Luke Skye of the ALA, which represents most new car dealers in the United States, says the average gross profit margin on a new car in March 1995 was 6.7 percent. But, Skye points out, "A dealer's expenses are close to 6.7 percent. So he's really just breaking even on every sale." In 1994, according to the ALA, new car departments of franchise dealers returned less than 1 percent net profit on sales.

In contrast, the average gross profit on used car sales by those same dealers now stands at 12 percent. Moreover, since overhead expenses relating to the used car operations are lower than those for new cars, more money from that department falls to the dealer's bottom line. In 1994, it was 2.2 percent of sales.
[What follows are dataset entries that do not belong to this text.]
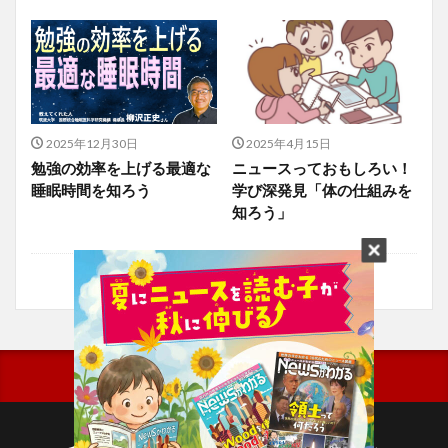
2025年12月30日
2025年4月15日
勉強の効率を上げる最適な
ニュースっておもしろい！
睡眠時間を知ろう
学び深発見「体の仕組みを
知ろう」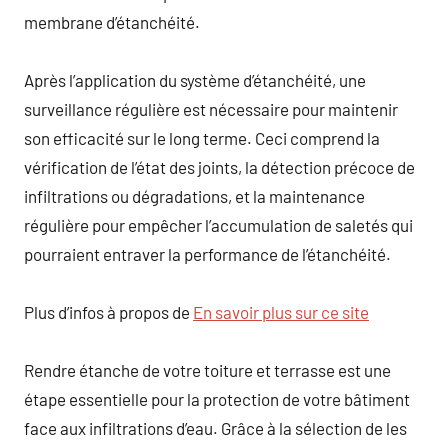
membrane d’étanchéité.
Après l’application du système d’étanchéité, une
surveillance régulière est nécessaire pour maintenir
son efficacité sur le long terme. Ceci comprend la
vérification de l’état des joints, la détection précoce de
infiltrations ou dégradations, et la maintenance
régulière pour empêcher l’accumulation de saletés qui
pourraient entraver la performance de l’étanchéité.
Plus d’infos à propos de
En savoir plus sur ce site
Rendre étanche de votre toiture et terrasse est une
étape essentielle pour la protection de votre bâtiment
face aux infiltrations d’eau. Grâce à la sélection de les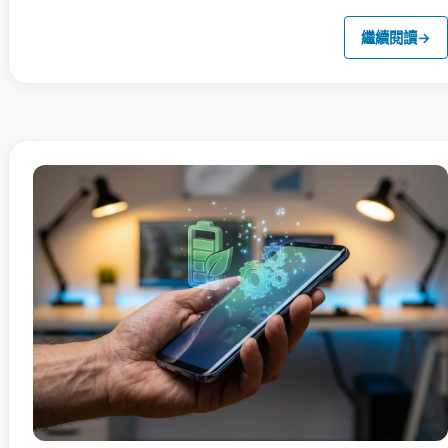
繼續閱讀
→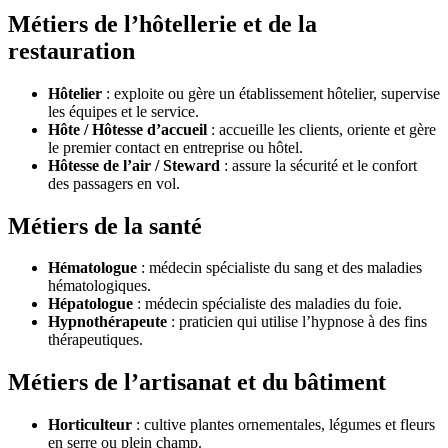
Métiers de l’hôtellerie et de la
restauration
Hôtelier
: exploite ou gère un établissement hôtelier, supervise
les équipes et le service.
Hôte / Hôtesse d’accueil
: accueille les clients, oriente et gère
le premier contact en entreprise ou hôtel.
Hôtesse de l’air / Steward
: assure la sécurité et le confort
des passagers en vol.
Métiers de la santé
Hématologue
: médecin spécialiste du sang et des maladies
hématologiques.
Hépatologue
: médecin spécialiste des maladies du foie.
Hypnothérapeute
: praticien qui utilise l’hypnose à des fins
thérapeutiques.
Métiers de l’artisanat et du bâtiment
Horticulteur
: cultive plantes ornementales, légumes et fleurs
en serre ou plein champ.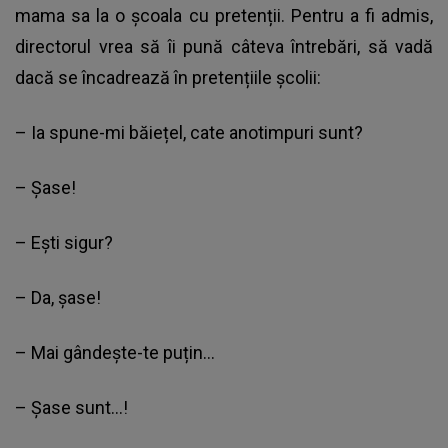
mama sa la o școala cu pretenții. Pentru a fi admis,
directorul vrea să îi pună câteva întrebări, să vadă
dacă se încadrează în pretențiile școlii:
– Ia spune-mi băiețel, cate anotimpuri sunt?
– Șase!
– Ești sigur?
– Da, șase!
– Mai gândește-te puțin…
– Șase sunt…!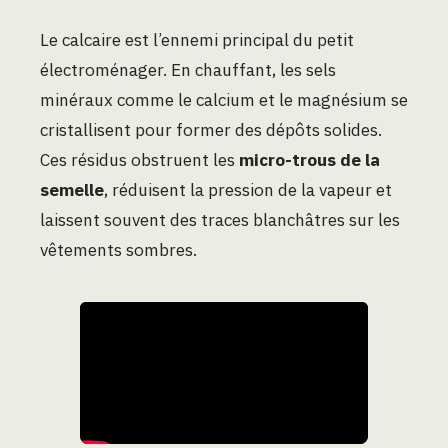
Le calcaire est l’ennemi principal du petit
électroménager. En chauffant, les sels
minéraux comme le calcium et le magnésium se
cristallisent pour former des dépôts solides.
Ces résidus obstruent les
micro-trous de la
semelle
, réduisent la pression de la vapeur et
laissent souvent des traces blanchâtres sur les
vêtements sombres.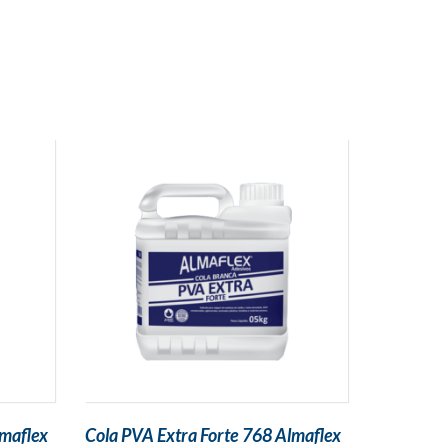
lmaflex
Cola PVA Extra Forte 768 Almaflex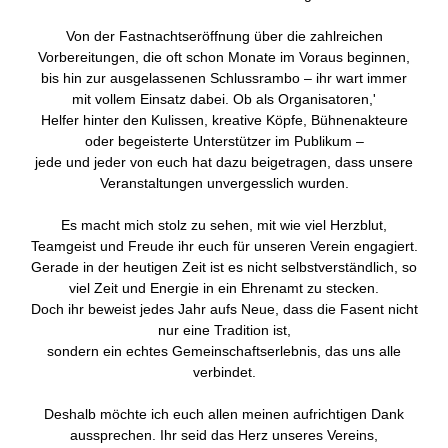
Von der Fastnachtseröffnung über die zahlreichen
Vorbereitungen, die oft schon Monate im Voraus beginnen,
bis hin zur ausgelassenen Schlussrambo – ihr wart immer
mit vollem Einsatz dabei. Ob als Organisatoren,'
Helfer hinter den Kulissen, kreative Köpfe, Bühnenakteure
oder begeisterte Unterstützer im Publikum –
jede und jeder von euch hat dazu beigetragen, dass unsere
Veranstaltungen unvergesslich wurden.
Es macht mich stolz zu sehen, mit wie viel Herzblut,
Teamgeist und Freude ihr euch für unseren Verein engagiert.
Gerade in der heutigen Zeit ist es nicht selbstverständlich, so
viel Zeit und Energie in ein Ehrenamt zu stecken.
Doch ihr beweist jedes Jahr aufs Neue, dass die Fasent nicht
nur eine Tradition ist,
sondern ein echtes Gemeinschaftserlebnis, das uns alle
verbindet.
Deshalb möchte ich euch allen meinen aufrichtigen Dank
aussprechen. Ihr seid das Herz unseres Vereins,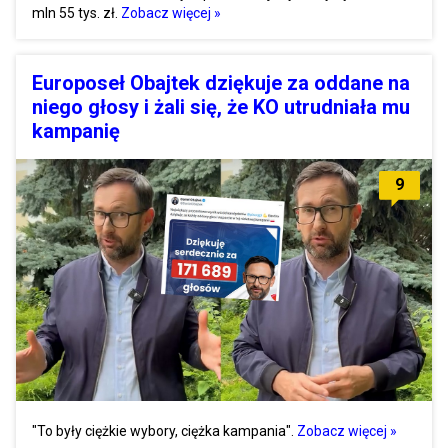
mln 55 tys. zł.
Zobacz więcej »
Europoseł Obajtek dziękuje za oddane na
niego głosy i żali się, że KO utrudniała mu
kampanię
9
"To były ciężkie wybory, ciężka kampania".
Zobacz więcej »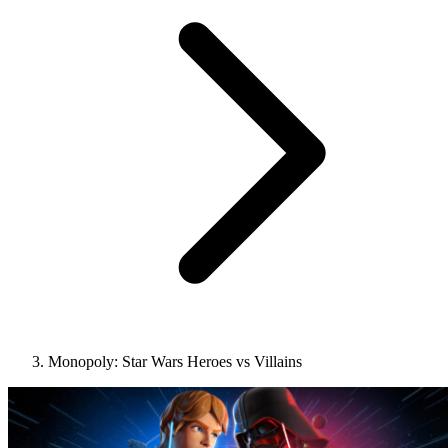
Monopoly: Star Wars Heroes vs Villains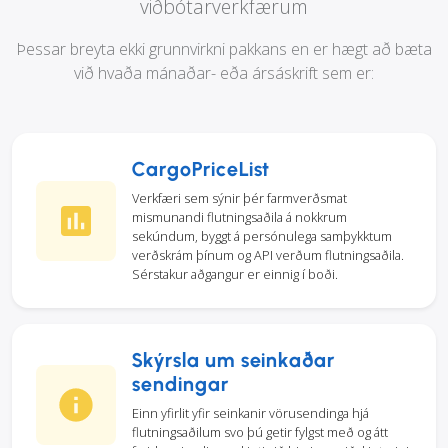
viðbótarverkfærum
Þessar breyta ekki grunnvirkni pakkans en er hægt að bæta
við hvaða mánaðar- eða ársáskrift sem er:
CargoPriceList
Verkfæri sem sýnir þér farmverðsmat
mismunandi flutningsaðila á nokkrum
sekúndum, byggt á persónulega samþykktum
verðskrám þínum og API verðum flutningsaðila.
Sérstakur aðgangur er einnig í boði.
Skýrsla um seinkaðar
sendingar
Einn yfirlit yfir seinkanir vörusendinga hjá
flutningsaðilum svo þú getir fylgst með og átt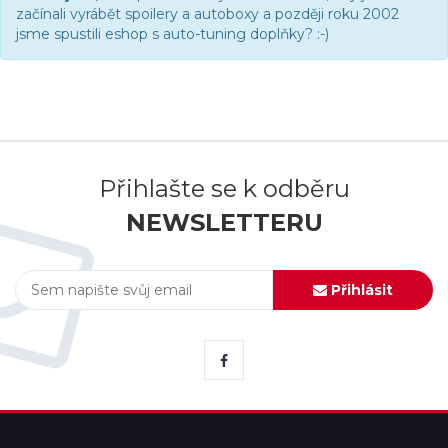
začínali vyrábět spoilery a autoboxy a později roku 2002
jsme spustili eshop s auto-tuning doplňky? :-)
Přihlašte se k odběru
NEWSLETTERU
Přihlásit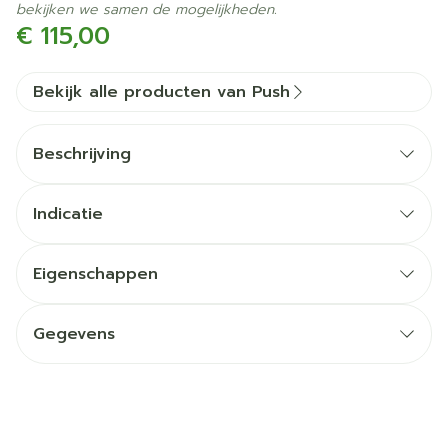
bekijken we samen de mogelijkheden.
€ 115,00
Bekijk alle producten van Push
Beschrijving
Indicatie
Matige (rest)instabiliteit (bij matige belasting)
Behandeling van acute laterale enkelbandlaesies
Eigenschappen
(alternatief voor tape)
Behandeling van stabiele enkelfracturen (type
Gegevens
Weber A met geïsoleerde laterale
CNK
2154227
malleolusfractuur)
Nabehandeling van enkelfracturen (incl.
Organisaties
Advys
Jonesfractuur)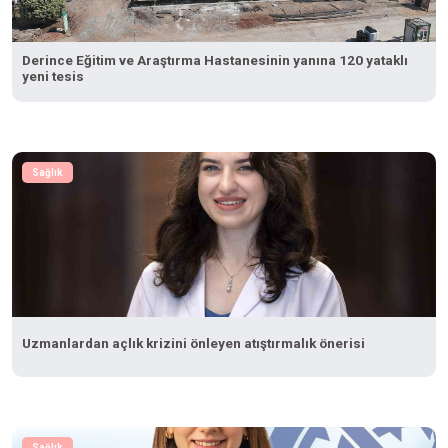
Derince Eğitim ve Araştırma Hastanesinin yanına 120 yataklı
yeni tesis
Sağlık
Uzmanlardan açlık krizini önleyen atıştırmalık önerisi
Sağlık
The value-added elements a new car dealer brings to a used car transaction are important. There is usually a significant amount of goodwill and name recognition attached to the franchise. Buyers feel more secure because the dealer usually provides a warranty and has a repair shop. New car dealers are also leading the industry in establishing a variety of profit centers which mean the availability of additional products, such as insurance, to the consumer.
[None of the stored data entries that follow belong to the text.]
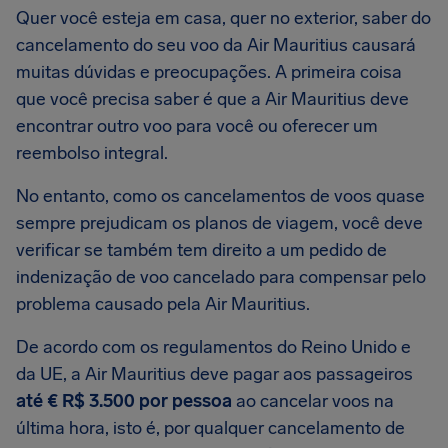
Quer você esteja em casa, quer no exterior, saber do
cancelamento do seu voo da Air Mauritius causará
muitas dúvidas e preocupações. A primeira coisa
que você precisa saber é que a Air Mauritius deve
encontrar outro voo para você ou oferecer um
reembolso integral.
No entanto, como os cancelamentos de voos quase
sempre prejudicam os planos de viagem, você deve
verificar se também tem direito a um pedido de
indenização de voo cancelado para compensar pelo
problema causado pela Air Mauritius.
De acordo com os regulamentos do Reino Unido e
da UE, a Air Mauritius deve pagar aos passageiros
até € R$ 3.500 por pessoa
ao cancelar voos na
última hora, isto é, por qualquer cancelamento de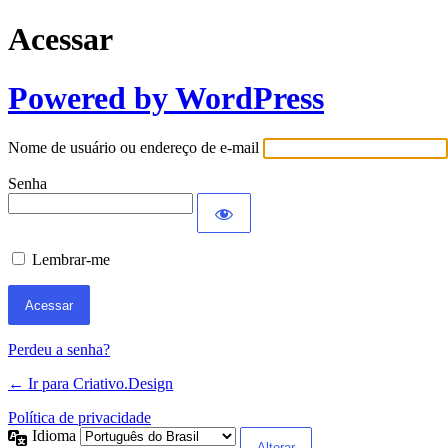
Acessar
Powered by WordPress
Nome de usuário ou endereço de e-mail
Senha
Lembrar-me
Perdeu a senha?
← Ir para Criativo.Design
Política de privacidade
Idioma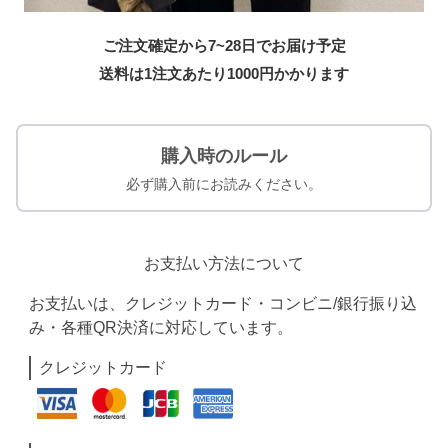
ご注文確定から7~28日でお届け予定
送料は1注文あたり
1000
円かかります
購入時のルール
必ず購入前にお読みください。
お支払い方法について
お支払いは、クレジットカード・コンビニ/銀行振り込
み・各種QR決済に対応しています。
クレジットカード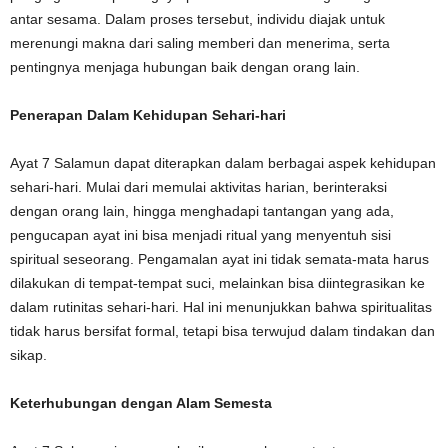
antar sesama. Dalam proses tersebut, individu diajak untuk
merenungi makna dari saling memberi dan menerima, serta
pentingnya menjaga hubungan baik dengan orang lain.
Penerapan Dalam Kehidupan Sehari-hari
Ayat 7 Salamun dapat diterapkan dalam berbagai aspek kehidupan
sehari-hari. Mulai dari memulai aktivitas harian, berinteraksi
dengan orang lain, hingga menghadapi tantangan yang ada,
pengucapan ayat ini bisa menjadi ritual yang menyentuh sisi
spiritual seseorang. Pengamalan ayat ini tidak semata-mata harus
dilakukan di tempat-tempat suci, melainkan bisa diintegrasikan ke
dalam rutinitas sehari-hari. Hal ini menunjukkan bahwa spiritualitas
tidak harus bersifat formal, tetapi bisa terwujud dalam tindakan dan
sikap.
Keterhubungan dengan Alam Semesta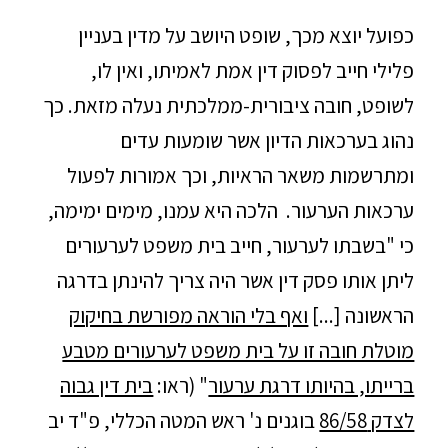
כפועל יוצא מכך, שופט היושב על מדין בעניין
פלילי חייב לפסוק דין אמת לאמיתו, ואין לו,
לשופט, חובה ציבורית-ממלכתית נעלה מזאת. כך
נהוג בערכאות הדיון אשר שומעות עדים
ומתרשמות משאר הראיות, וכך אמורות לפעול
ערכאות הערעור. הלכה היא עמנו, מימים ימימה,
כי "בשבתו לערעור, חייב בית משפט לערעורים
ליתן אותו פסק דין אשר היה צריך להינתן בדרגה
הראשונה [...]
ואף בלי הוראה מפורשת בחיקוק
מוטלת חובה זו על בית משפט לערעורים מטבע
ברייתו, בהיותו דרגת ערעור
" (ראו:
בית דין גבוה
לצדק 86/58
בוגנים נ' ראש המטה הכללי, פ"ד יב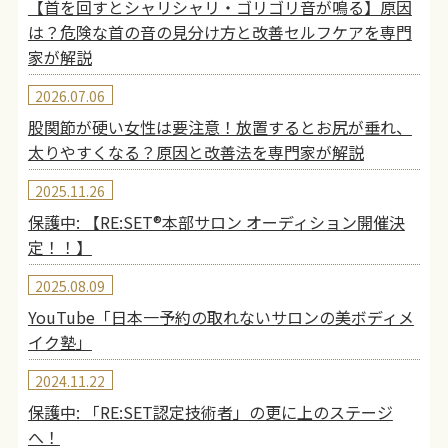
【首を回すとシャリシャリ・ゴリゴリ音が鳴る】原因
は？危険な首の音の見分け方と改善セルフケアを専門
家が解説
2026.07.06
股関節が硬い女性は要注意！放置するとお尻が垂れ、
太りやすくなる？原因と改善法を専門家が解説
2025.11.26
保護中: 【RE:SET®︎本部サロン オーディション開催決
定！！】
2025.08.09
YouTube「日本一予約の取れないサロンの美ボディメ
イク塾」
2024.11.22
保護中: 「RE:SET認定技術者」の更に上のステージ
へ！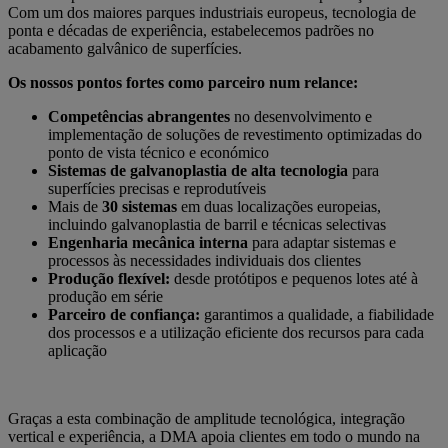
Com um dos maiores parques industriais europeus, tecnologia de
ponta e décadas de experiência, estabelecemos padrões no
acabamento galvânico de superfícies.
Os nossos pontos fortes como parceiro num relance:
Competências abrangentes
no desenvolvimento e
implementação de soluções de revestimento optimizadas do
ponto de vista técnico e económico
Sistemas de galvanoplastia de alta tecnologia
para
superfícies precisas e reprodutíveis
Mais de
30 sistemas
em duas localizações europeias,
incluindo galvanoplastia de barril e técnicas selectivas
Engenharia mecânica interna
para adaptar sistemas e
processos às necessidades individuais dos clientes
Produção flexível:
desde protótipos e pequenos lotes até à
produção em série
Parceiro de confiança:
garantimos a qualidade, a fiabilidade
dos processos e a utilização eficiente dos recursos para cada
aplicação
Graças a esta combinação de amplitude tecnológica, integração
vertical e experiência, a DMA apoia clientes em todo o mundo na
However, used-car superstores are on the rise. Examples include CarGo, Caldwell Automotive Superstore, Dada Auto and Auto World, Inc. Industry experts say the reason these superstores have come into being and are thriving is because customers were unhappy with the typical car-buying experience.

Bechtold City has gone into the used-car business through its subsidiary, Carton. In 1994, Carton's Raleigh store sold 4,050 cars at an average price of $13,664 to gross $455.3 million, according to Lisa Merle & Co. That's 30 times the sales of an average used-car dealer. Carton turned over its inventory 8.4 times, more than twice the industry average.
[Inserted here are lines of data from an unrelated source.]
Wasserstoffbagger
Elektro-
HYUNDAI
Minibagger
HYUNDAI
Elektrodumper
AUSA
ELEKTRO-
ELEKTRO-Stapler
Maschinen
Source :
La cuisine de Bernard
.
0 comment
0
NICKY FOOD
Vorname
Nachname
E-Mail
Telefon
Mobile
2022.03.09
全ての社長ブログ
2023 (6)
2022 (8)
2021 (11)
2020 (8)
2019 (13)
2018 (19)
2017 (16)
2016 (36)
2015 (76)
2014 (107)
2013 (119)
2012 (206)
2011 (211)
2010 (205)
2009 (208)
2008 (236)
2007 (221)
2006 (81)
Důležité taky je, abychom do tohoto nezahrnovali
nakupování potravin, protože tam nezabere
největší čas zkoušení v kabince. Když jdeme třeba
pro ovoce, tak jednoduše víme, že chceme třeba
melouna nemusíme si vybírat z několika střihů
Caldwell Automotive Superstore specializes in selling late-model, well-maintained cars that appeal to many would-be new-car buyers because they cost thousands of dollars less than the same car bought new. The Caldwell stores are successful because they contain several profit centers. They offer financing, insurance, service contracts, rust-proofing and routine service. These areas generated 54 percent of the company's gross profit.

A new chain that will be called Auto World, Inc. will stock 350-650 late-model used cars and trucks at each dealership. Prices will be fixed, and no bargaining will be permitted. Vehicle purchases will include detailed warranties.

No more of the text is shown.